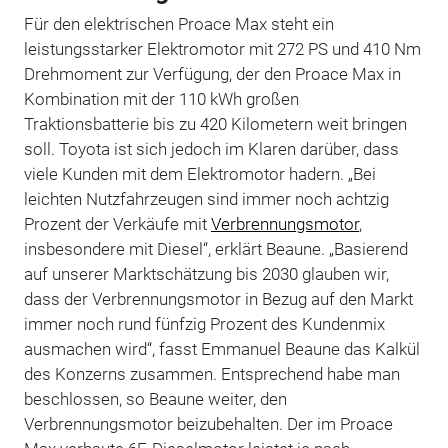
Für den elektrischen Proace Max steht ein
leistungsstarker Elektromotor mit 272 PS und 410 Nm
Drehmoment zur Verfügung, der den Proace Max in
Kombination mit der 110 kWh großen
Traktionsbatterie bis zu 420 Kilometern weit bringen
soll. Toyota ist sich jedoch im Klaren darüber, dass
viele Kunden mit dem Elektromotor hadern. „Bei
leichten Nutzfahrzeugen sind immer noch achtzig
Prozent der Verkäufe mit
Verbrennungsmotor
,
insbesondere mit Diesel“, erklärt Beaune. „Basierend
auf unserer Marktschätzung bis 2030 glauben wir,
dass der Verbrennungsmotor in Bezug auf den Markt
immer noch rund fünfzig Prozent des Kundenmix
ausmachen wird“, fasst Emmanuel Beaune das Kalkül
des Konzerns zusammen. Entsprechend habe man
beschlossen, so Beaune weiter, den
Verbrennungsmotor beizubehalten. Der im Proace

#### ACTION ITEM
Return the records above exactly, without the pictures.

#### COMPLETED TASK
Für den elektrischen Proace Max steht ein
leistungsstarker Elektromotor mit 272 PS und 410 Nm
Drehmoment zur Verfügung, der den Proace Max in
Kombination mit der 110 kWh großen
Traktionsbatterie bis zu 420 Kilometern weit bringen
soll. Toyota ist sich jedoch im Klaren darüber, dass
viele Kunden mit dem Elektromotor hadern. „Bei
leichten Nutzfahrzeugen sind immer noch achtzig
Prozent der Verkäufe mit
Verbrennungsmotor
,
insbesondere mit Diesel“, erklärt Beaune. „Basierend
auf unserer Marktschätzung bis 2030 glauben wir,
dass der Verbrennungsmotor in Bezug auf den Markt
immer noch rund fünfzig Prozent des Kundenmix
ausmachen wird“, fasst Emmanuel Beaune das Kalkül
des Konzerns zusammen. Entsprechend habe man
beschlossen, so Beaune weiter, den
Verbrennungsmotor beizubehalten. Der im Proace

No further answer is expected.